Auf 350 Seiten dürfen sich hier zwölf Autor*innen austoben und warten mit inhaltlich sehr unterschiedlichen, qualitativ jedoch nahezu gleichwertig hochwertigen Kurzkrimis auf, die nicht selten eine mal feine, mal bittere Pointe mit sich bringen. Quasi eine Moral von der Geschicht, Mord lohnt sich nicht?! Schaun wa mal.

Jedem Krimi von jeweils um die 25 Seiten schließt sich ein Rezept an, das gern zur Geschichte (in denen auch nicht selten Essen eine Rolle spielt) und der Region passt.
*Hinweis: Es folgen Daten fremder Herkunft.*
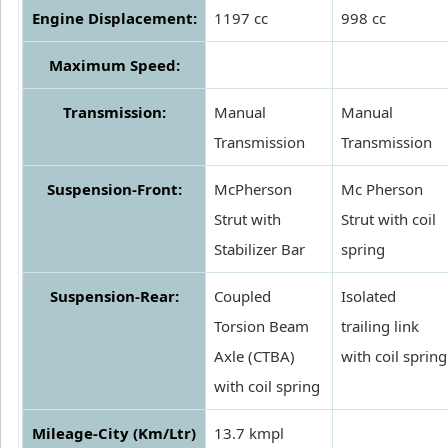
Engine Displacement:
1197 cc
998 cc
Maximum Speed:
Transmission:
Manual
Manual
Transmission
Transmission
Suspension-Front:
McPherson
Mc Pherson
Strut with
Strut with coil
Stabilizer Bar
spring
Suspension-Rear:
Coupled
Isolated
Torsion Beam
trailing link
Axle (CTBA)
with coil spring
with coil spring
Mileage-City (Km/Ltr)
13.7 kmpl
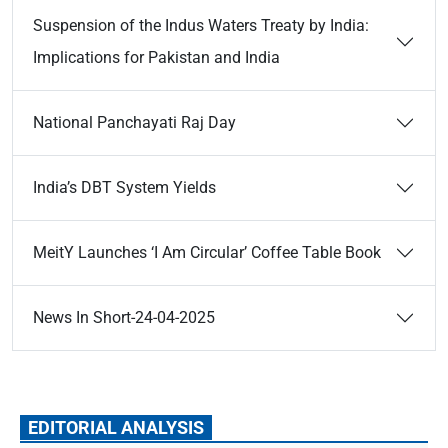
Suspension of the Indus Waters Treaty by India:
Implications for Pakistan and India
National Panchayati Raj Day
India’s DBT System Yields
MeitY Launches ‘I Am Circular’ Coffee Table Book
News In Short-24-04-2025
EDITORIAL ANALYSIS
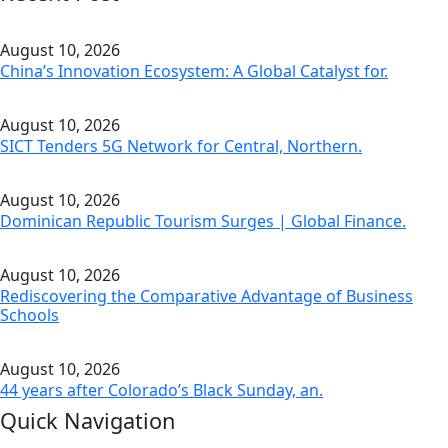
August 10, 2026
China’s Innovation Ecosystem: A Global Catalyst for.
August 10, 2026
SICT Tenders 5G Network for Central, Northern.
August 10, 2026
Dominican Republic Tourism Surges | Global Finance.
August 10, 2026
Rediscovering the Comparative Advantage of Business
Schools
August 10, 2026
44 years after Colorado’s Black Sunday, an.
Quick Navigation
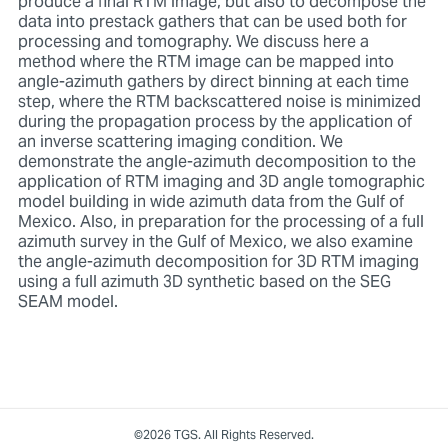
produce a final RTM image, but also to decompose the
data into prestack gathers that can be used both for
processing and tomography. We discuss here a
method where the RTM image can be mapped into
angle-azimuth gathers by direct binning at each time
step, where the RTM backscattered noise is minimized
during the propagation process by the application of
an inverse scattering imaging condition. We
demonstrate the angle-azimuth decomposition to the
application of RTM imaging and 3D angle tomographic
model building in wide azimuth data from the Gulf of
Mexico. Also, in preparation for the processing of a full
azimuth survey in the Gulf of Mexico, we also examine
the angle-azimuth decomposition for 3D RTM imaging
using a full azimuth 3D synthetic based on the SEG
SEAM model.
©2026 TGS. All Rights Reserved.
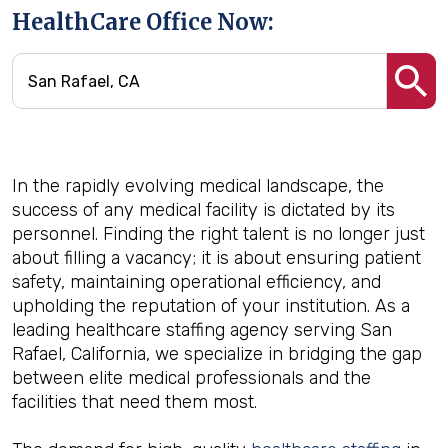
HealthCare Office Now:
In the rapidly evolving medical landscape, the
success of any medical facility is dictated by its
personnel. Finding the right talent is no longer just
about filling a vacancy; it is about ensuring patient
safety, maintaining operational efficiency, and
upholding the reputation of your institution. As a
leading healthcare staffing agency serving San
Rafael, California, we specialize in bridging the gap
between elite medical professionals and the
facilities that need them most.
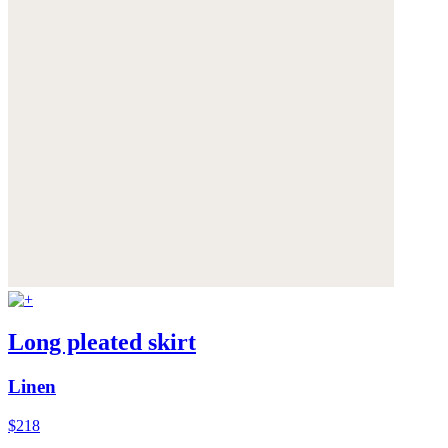
Long pleated skirt
Linen
$218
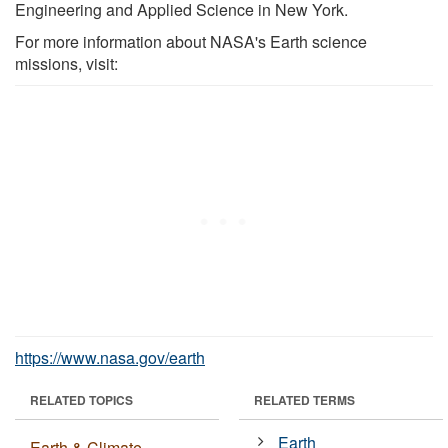
Engineering and Applied Science in New York.
For more information about NASA's Earth science
missions, visit:
https://www.nasa.gov/earth
RELATED TOPICS
RELATED TERMS
Earth
Earth & Climate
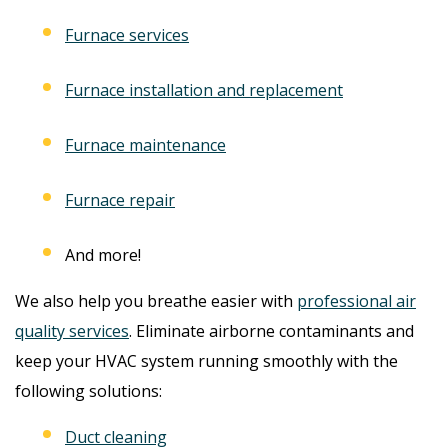
Furnace services
Furnace installation and replacement
Furnace maintenance
Furnace repair
And more!
We also help you breathe easier with
professional air
quality services
. Eliminate airborne contaminants and
keep your HVAC system running smoothly with the
following solutions:
Duct cleaning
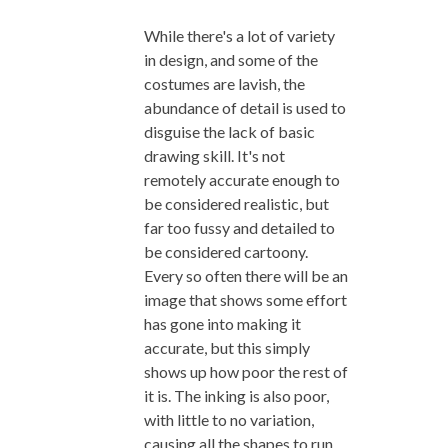
While there's a lot of variety
in design, and some of the
costumes are lavish, the
abundance of detail is used to
disguise the lack of basic
drawing skill. It's not
remotely accurate enough to
be considered realistic, but
far too fussy and detailed to
be considered cartoony.
Every so often there will be an
image that shows some effort
has gone into making it
accurate, but this simply
shows up how poor the rest of
it is. The inking is also poor,
with little to no variation,
causing all the shapes to run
Denn auch wenn wir mit Gisa Paulys sehr schmissigem Krimi „Heilige Familie“ um ein Gemälde auf Sylt beginnen, geht es direkt im Anschluss in einer sehr tragischen sowie doppelbödigen Geschichte von Fynn Jacob um einen Unfall, den Verlust einer Familie und Gerechtigkeit nach Amsterdam. Wer sich danach beruhigen mag, sollte die sehr leckeren Kruidnoten backen – eine beinahe meditative Übung.

Hintertrieben

Um (Wahl-)Familie geht es auch in Susanne Mischkes „Blackout Christmas“, dem ein Rezept für Hundekekse folgt. Sehr familiär auch im Chiemgau in Horst Eckerts „Schnee in Übersee“, dessen Kurzgeschichte Lust auf einen Roman mit den Figuren macht, derweil mensch bei Skrei Weiß-Grün-Gelb (auf Erbsenpüree mit Safransauce) das Wasser im Mund zusammenläuft. Sehr schmackhaft dürfte auch der griechische Galopoula – Gefüllter Truthahn sein. Das Rezept beschließt Sabine Thieslers Story „Griechischer Wein“ auf dem Peloponnes um eine gehörnte Ehefrau.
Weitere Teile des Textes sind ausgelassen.